Une tentative du shérif du comté de Harris, Ed Gonzalez, d'étendre le recours à la libération pour compassion pour réduire sa population carcérale a été contrecarrée par les tribunaux. Il en a été de même pour Lina Hidalgo, la plus haute élue du comté de Harris, qui a ordonné la libération de 1 000 personnes détenues pour des délits mineurs à la prison, qu'elle a qualifiées de «bombe à retardement» pour le virus. Lors des élections de 2018, Hidalgo, qui s'est présenté sur une plate-forme de réforme de la justice pénale, a remporté une victoire bouleversée dans la course pour devenir juge du comté de Harris, une position non judiciaire équivalente à celle du chef de la direction du comté.
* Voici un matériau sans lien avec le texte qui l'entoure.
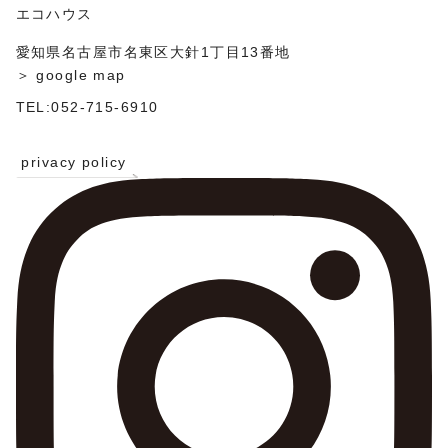
ン
エコハウス
愛知県名古屋市名東区大針1丁目13番地
＞ google map
TEL:052-715-6910
privacy policy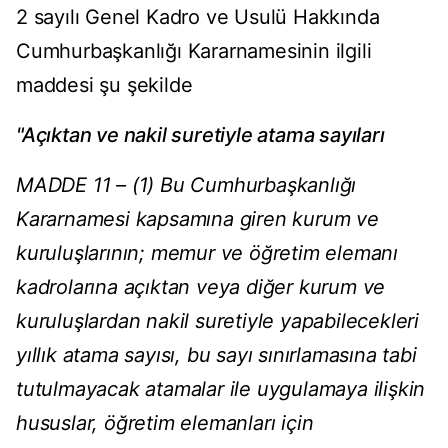
2 sayılı Genel Kadro ve Usulü Hakkında
Cumhurbaşkanlığı Kararnamesinin ilgili
maddesi şu şekilde
"Açıktan ve nakil suretiyle atama sayıları
MADDE 11 – (1) Bu Cumhurbaşkanlığı
Kararnamesi kapsamına giren kurum ve
kuruluşlarının; memur ve öğretim elemanı
kadrolarına açıktan veya diğer kurum ve
kuruluşlardan nakil suretiyle yapabilecekleri
yıllık atama sayısı, bu sayı sınırlamasına tabi
tutulmayacak atamalar ile uygulamaya ilişkin
hususlar, öğretim elemanları için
Confronté à de graves pénuries de personnel avant même que le virus ne frappe, le TDCJ continue de mélanger les gardes entre les établissements, ce qui soulève des préoccupations supplémentaires quant à la propagation du virus. Les comtés se sont plaints de ne recevoir que peu de conseils du Département des services de santé du Texas ou d'autres agences d'État sur la façon de ralentir la propagation de Covid dans les blocages locaux, ni d'assistance suffisante pour étendre les tests.

D'autres États continuent de surpasser le Texas en réduisant la taille de leurs populations incarcérées et en offrant des lieux de détention plus sûrs et plus humains qui ne sont pas des affronts aussi flagrants à l'interdiction du huitième amendement de punitions cruelles et inhabituelles. Pour tout le battage médiatique, le Texas reste, comme le dit Scott Henson de Grits for Breakfast, "plus ou moins l'épicentre de l'incarcération de masse sur la planète."


Marie Gottschalk est professeur de science politique à l'Université de Pennsylvanie. Son dernier livre est Caught: The Prison State and the Lockdown of American Politics.